- Location of Pryor, Montana
- Coordinates: 45°24′56″N 108°32′29″W﻿ / ﻿45.41556°N 108.54139°W
- Country: United States
- State: Montana
- County: Big Horn

Area
- • Total: 39.81 sq mi (103.11 km^{2})
- • Land: 39.80 sq mi (103.09 km^{2})
- • Water: 0.0077 sq mi (0.02 km^{2})
- Elevation: 4,164 ft (1,269 m)

Population (2020)
- • Total: 637
- • Density: 16.0/sq mi (6.18/km^{2})
- Time zone: UTC-7 (Mountain (MST))
- • Summer (DST): UTC-6 (MDT)
- ZIP code: 59066
- Area code: 406
- FIPS code: 30-59950
- GNIS feature ID: 2409106

= Pryor, Montana =

Pryor (Baáhpuuo) is a census-designated place (CDP) in Big Horn County, Montana, United States. The community is located on the Crow Indian Reservation. The population was 637 at the 2020 census. It was 618 at the 2010 census.

The area, including nearby mountains and a creek, is named for Nathaniel Hale Pryor, a sergeant in the Lewis and Clark Expedition.
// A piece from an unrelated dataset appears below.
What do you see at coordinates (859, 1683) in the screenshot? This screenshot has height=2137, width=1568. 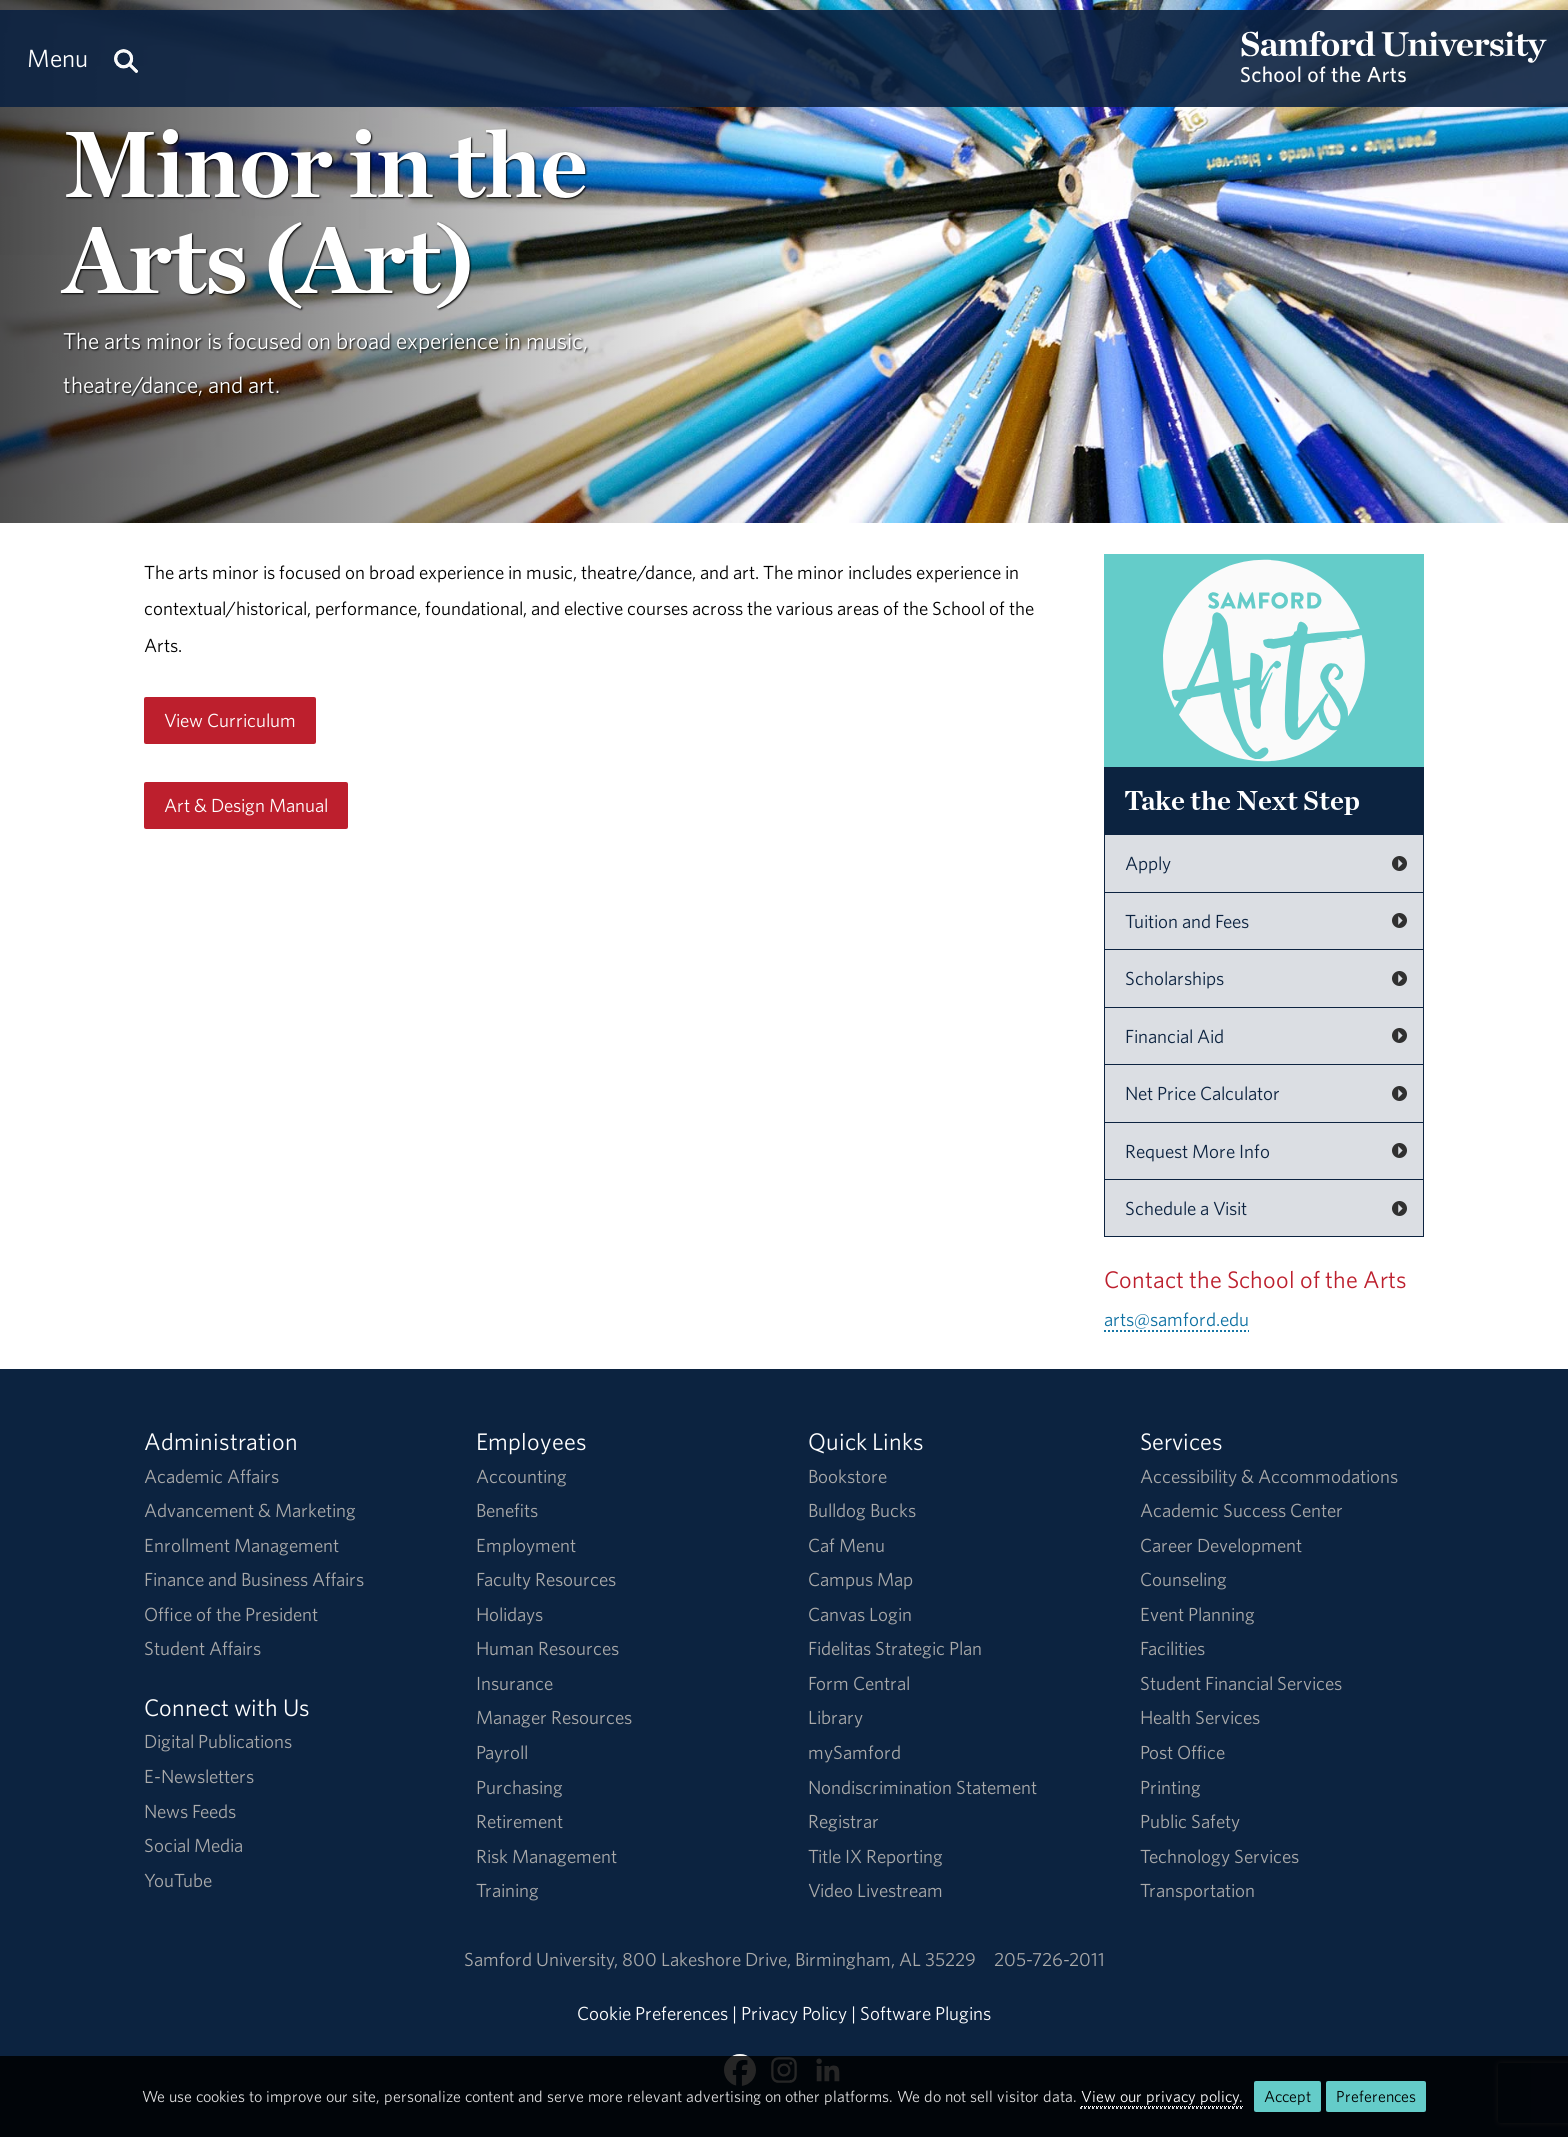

The first post office opened in 1892 with Emma C. Stoeckel as postmaster. The Chicago, Burlington and Quincy Railroad built a line through the valley in 1900. It discontinued service in 1910.

It is home to Chief Plenty Coups State Park. He was the last traditional tribal chief of the Apsáalooke people.

==Geography==
According to the United States Census Bureau, the CDP has a total area of 103.0 km2, of which 0.02 sqkm, or 0.02%, is water.

===Climate===
According to the Köppen Climate Classification system, Pryor has a semi-arid climate, abbreviated "BSk" on climate maps.

==Demographics==

As of the census of 2000, there were 628 people, 166 households, and 140 families residing in the CDP. The population density was 15.8 people per square mile (6.1/km^{2}). There were 197 housing units at an average density of 5.0 per square mile (1.9/km^{2}). The racial makeup of the CDP was 12.58% White, 84.87% Native American, 0.16% Asian, and 2.39% from two or more races. Hispanic or Latino of any race were 1.27% of the population.

There were 166 households, out of which 44.6% had children under the age of 18 living with them, 56.0% were married couples living together, 23.5% had a female householder with no husband present, and 15.1% were non-families. 13.9% of all households were made up of individuals, and 6.0% had someone living alone who was 65 years of age or older. The average household size was 3.78 and the average family size was 4.16.

In the CDP, the population was spread out, with 39.5% under the age of 18, 9.4% from 18 to 24, 23.7% from 25 to 44, 19.3% from 45 to 64, and 8.1% who were 65 years of age or older. The median age was 26 years. For every 100 females, there were 106.6 males. For every 100 females age 18 and over, there were 88.1 males.

The median income for a household in the CDP was $25,096, and the median income for a family was $25,865. Males had a median income of $20,000 versus $14,625 for females. The per capita income for the CDP was $7,640. About 21.8% of families and 27.2% of the population were below the poverty line, including 35.6% of those under age 18 and 34.3% of those age 65 or over.

Historical population
| Census | Pop. | Note | %± |
| 2020 | 637 |  | — |
U.S. Decennial Census

==Education==
Pryor Public Schools educates students from kindergarten through 12th grade. There is Arrow Creek Elementary and Plenty Coups Jr./Sr. High. There were 64 students in 9th through 12th grade during the 2024-2025 school year. Their team name is Warriors.